Antes da fiscalização do Ibama, os erros da usina já haviam sido diagnosticados pelo Instituto Centro de Vida, organização que monitora os impactos de Teles Pires nas comunidades locais (Pará e Mato Grosso). O instituto revelou que a usina não havia retirado nem metade da vegetação do local em outubro do ano passado, menos de um mês antes de receber a autorização para encher o reservatório. Dessa forma, pelas contas da entidade, 6,2 mil hectares podem ter sido alagados com vegetação – mais de mil hectares acima do que deveria ter sido retirado pela empresa.
Os erros cometidos pelo projeto, incluído na fase Dois do Programa de Aceleração do Crescimento (PAC) não afetarão só a vida no rio e o aquecimento global, mas também a floresta amazônica e a economia da região. Isso porque a madeira que boia sobre o lago deveria ter sido explorada por serrarias certificadas e vendida legalmente, diminuindo a demanda pela derrubada de mais árvores. Com o desperdício, a madeira necessária na região, inclusive nas obras da usina, terá que sair de outro lugar.
Região de expansão da soja, o norte do Mato Grosso está entre os locais com mais desmatamento no país. O município onde fica a maior parte do lago de Teles Pires, Paranaíta (MT), está na chamada “lista negra” do Ministério do Meio Ambiente das cidades que mais desmatam no país. Por isso, a população da cidade sofre restrições de acesso a algumas políticas públicas, como o crédito a produtores rurais.
Foto: amazonia.org.br/Divulgação
Mesmo que seguido à risca, o Plano de Desmatamento da usina não teria sido suficiente para conter os impactos ao meio ambiente. O plano, elaborado pelo consórcio e aprovado pelo Ibama, estabeleceu que apenas 58% da vegetação deveria ser retirada dos 10,7 mil hectares alagados.

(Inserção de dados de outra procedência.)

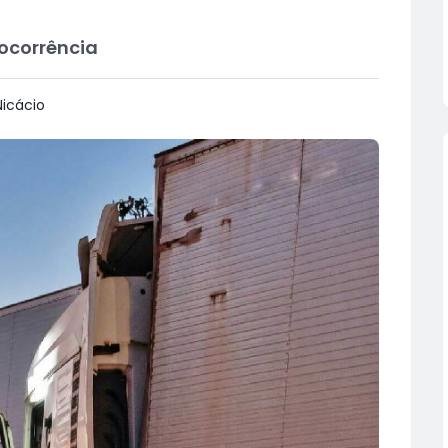
ocorrência
icácio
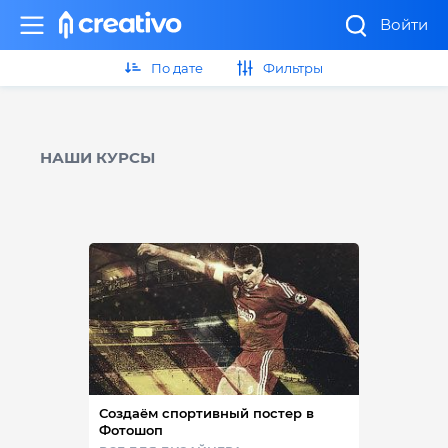
Войти
По дате
Фильтры
НАШИ КУРСЫ
Создаём спортивный постер в
Фотошоп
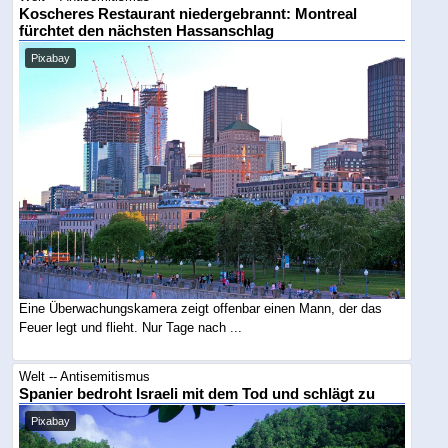
Koscheres Restaurant niedergebrannt: Montreal
fürchtet den nächsten Hassanschlag
Pixabay
Eine Überwachungskamera zeigt offenbar einen Mann, der das
Feuer legt und flieht. Nur Tage nach ...
Welt -- Antisemitismus
Spanier bedroht Israeli mit dem Tod und schlägt zu
Pixabay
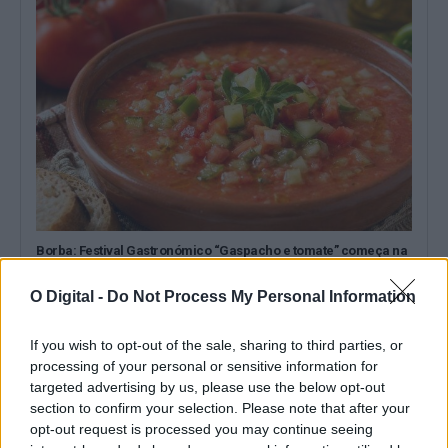
Borba: Festival Gastronómico “Gaspacho e tomate” começa na
sexta-feira
A Câmara de Borba, no distrito de Évora, promove a partir desta
O Digital -
Do Not Process My Personal Information
sexta-feira um...
7 Agosto, 2026 - 16:00
If you wish to opt-out of the sale, sharing to third parties, or
processing of your personal or sensitive information for
targeted advertising by us, please use the below opt-out
section to confirm your selection. Please note that after your
opt-out request is processed you may continue seeing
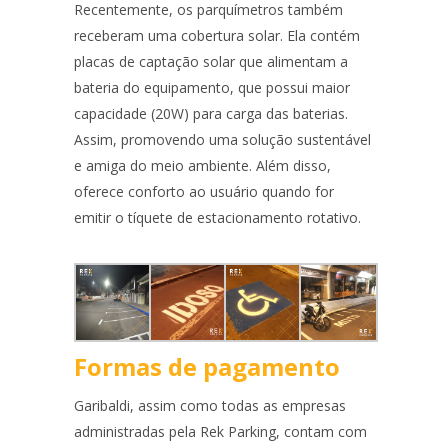
Recentemente, os parquímetros também
receberam uma cobertura solar. Ela contém
placas de captação solar que alimentam a
bateria do equipamento, que possui maior
capacidade (20W) para carga das baterias.
Assim, promovendo uma solução sustentável
e amiga do meio ambiente. Além disso,
oferece conforto ao usuário quando for
emitir o tíquete de estacionamento rotativo.
Formas de pagamento
Garibaldi, assim como todas as empresas
administradas pela Rek Parking, contam com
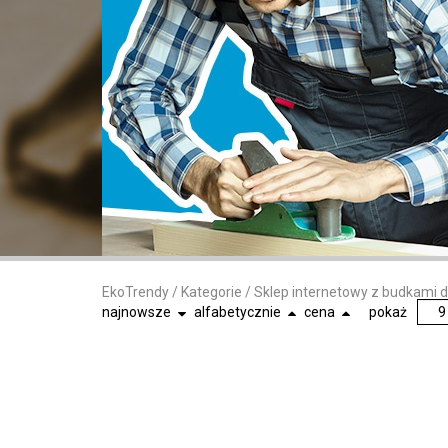
EkoTrendy
/
Kategorie
/
Sklep internetowy z budkami 
najnowsze
alfabetycznie
cena
pokaż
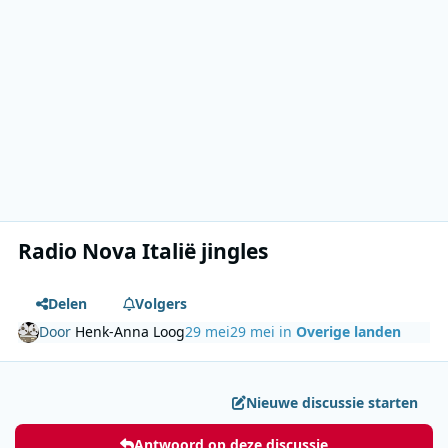
Radio Nova Italië jingles
Delen
Volgers
Door
Henk-Anna Loog
29 mei
29 mei
in
Overige landen
Nieuwe discussie starten
Antwoord op deze discussie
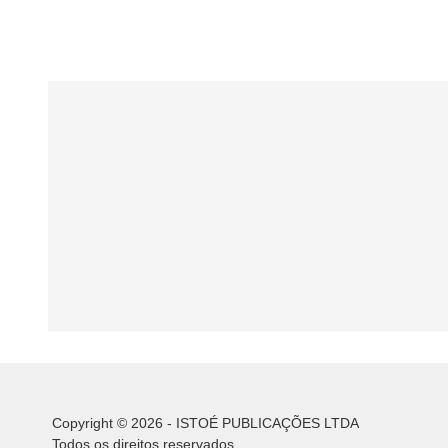
Copyright © 2026 - ISTOÉ PUBLICAÇÕES LTDA
Todos os direitos reservados.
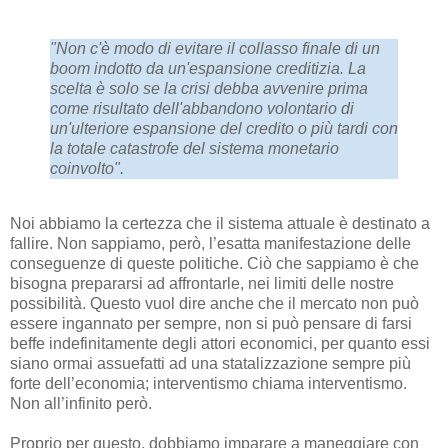
"Non c'è modo di evitare il collasso finale di un
boom indotto da un'espansione creditizia. La
scelta è solo se la crisi debba avvenire prima
come risultato dell'abbandono volontario di
un'ulteriore espansione del credito o più tardi con
la totale catastrofe del sistema monetario
coinvolto".
Noi abbiamo la certezza che il sistema attuale è destinato a
fallire. Non sappiamo, però, l’esatta manifestazione delle
conseguenze di queste politiche. Ciò che sappiamo è che
bisogna prepararsi ad affrontarle, nei limiti delle nostre
possibilità. Questo vuol dire anche che il mercato non può
essere ingannato per sempre, non si può pensare di farsi
beffe indefinitamente degli attori economici, per quanto essi
siano ormai assuefatti ad una statalizzazione sempre più
forte dell’economia; interventismo chiama interventismo.
Non all’infinito però.
Proprio per questo, dobbiamo imparare a maneggiare con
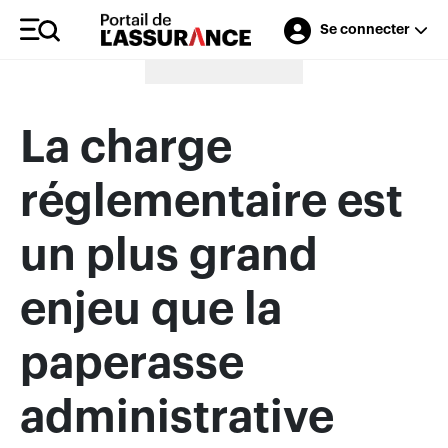
Se connecter
Merci à nos annonceurs
La charge
réglementaire est
un plus grand
enjeu que la
paperasse
administrative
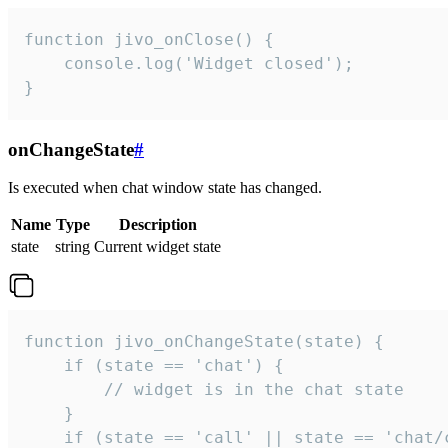
function jivo_onClose() {

    console.log('Widget closed');

}
onChangeState
#
Is executed when chat window state has changed.
Name
Type
Description
state
string
Current widget state
function jivo_onChangeState(state) {

    if (state == 'chat') {

        // widget is in the chat state

    }

    if (state == 'call' || state == 'chat/c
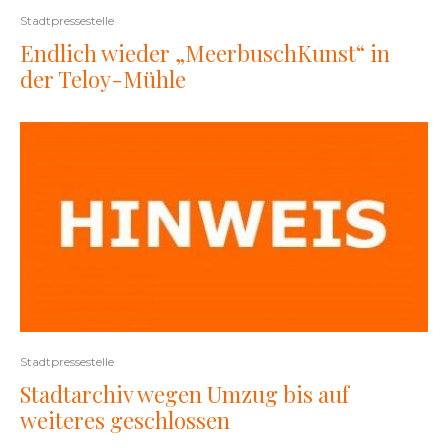
Stadtpressestelle
Endlich wieder „MeerbuschKunst“ in
der Teloy-Mühle
Stadtpressestelle
Stadtarchiv wegen Umzug bis auf
weiteres geschlossen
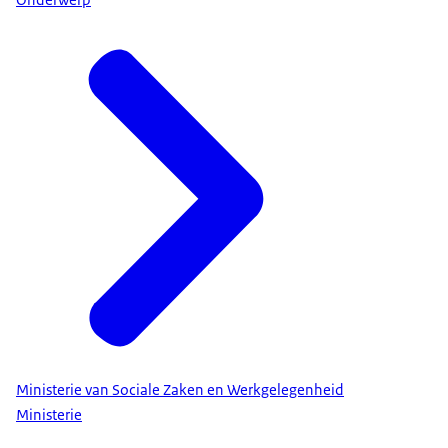
Onderwerp
Ministerie van Sociale Zaken en Werkgelegenheid
Ministerie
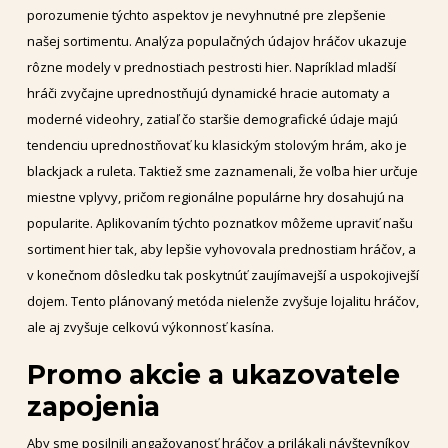
porozumenie týchto aspektov je nevyhnutné pre zlepšenie
našej sortimentu. Analýza populačných údajov hráčov ukazuje
rôzne modely v prednostiach pestrosti hier. Napríklad mladší
hráči zvyčajne uprednostňujú dynamické hracie automaty a
moderné videohry, zatiaľ čo staršie demografické údaje majú
tendenciu uprednostňovať ku klasickým stolovým hrám, ako je
blackjack a ruleta. Taktiež sme zaznamenali, že voľba hier určuje
miestne vplyvy, pričom regionálne populárne hry dosahujú na
popularite. Aplikovaním týchto poznatkov môžeme upraviť našu
sortiment hier tak, aby lepšie vyhovovala prednostiam hráčov, a
v konečnom dôsledku tak poskytnúť zaujímavejší a uspokojivejší
dojem. Tento plánovaný metóda nielenže zvyšuje lojalitu hráčov,
ale aj zvyšuje celkovú výkonnosť kasína.
Promo akcie a ukazovatele
zapojenia
Aby sme posilnili angažovanosť hráčov a prilákali návštevníkov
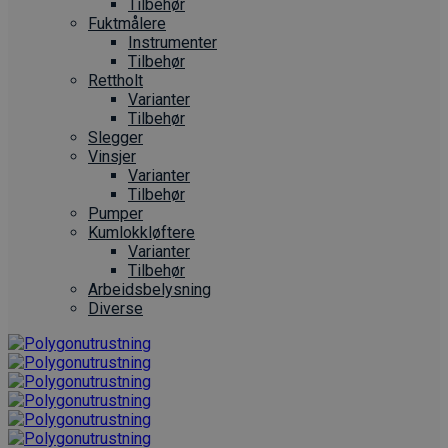
Tilbehør
Fuktmålere
Instrumenter
Tilbehør
Rettholt
Varianter
Tilbehør
Slegger
Vinsjer
Varianter
Tilbehør
Pumper
Kumlokkløftere
Varianter
Tilbehør
Arbeidsbelysning
Diverse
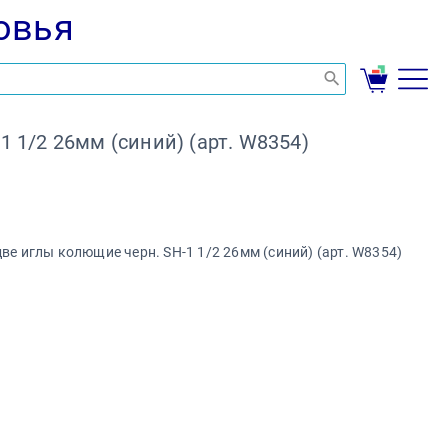
овья
 1/2 26мм (синий) (арт. W8354)
ве иглы колющие черн. SH-1 1/2 26мм (синий) (арт. W8354)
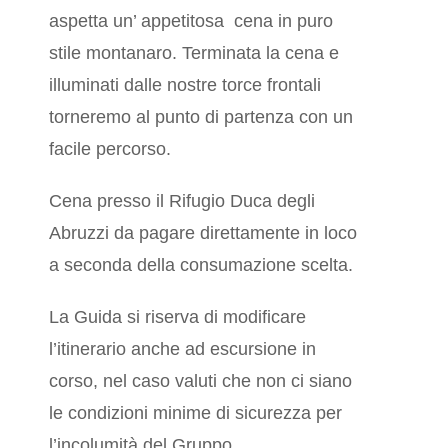
aspetta un’ appetitosa cena in puro
stile montanaro. Terminata la cena e
illuminati dalle nostre torce frontali
torneremo al punto di partenza con un
facile percorso.
Cena presso il Rifugio Duca degli
Abruzzi da pagare direttamente in loco
a seconda della consumazione scelta.
La Guida si riserva di modificare
l’itinerario anche ad escursione in
corso, nel caso valuti che non ci siano
le condizioni minime di sicurezza per
l’incolumità del Gruppo.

“Não há rigor científico nesses 58%. O Ibama discutiu diferentes cenários com o empreendedor e estabeleceu um parâmetro ao que era mais econômico para a empresa”, diz Brent Millikan, diretor do programa para a Amazônia da International Rivers, ONG que acompanha o impacto de hidrelétricas em todo mundo. “Não há um processo aberto de debate com a comunidade científica, é um processo entre o Ibama e a empresa. E o Ibama não está, de maneira alguma, imune a pressões políticas e econômicas”, alerta.
Arte: Bold Comunicação/ Fábio Alves
Arte: Bold Comunicação/ Fábio Alves
NOTA: Esta reportagem completa a cobertura, iniciada na edição de novembro,
sobre o impacto ambiental e social das hidrelétricas na Amazônia, um complexo industrial de grande porte que irá alagar uma área de 729 quilômetros e terá capacidade de geração de até 14 mil MW de energia.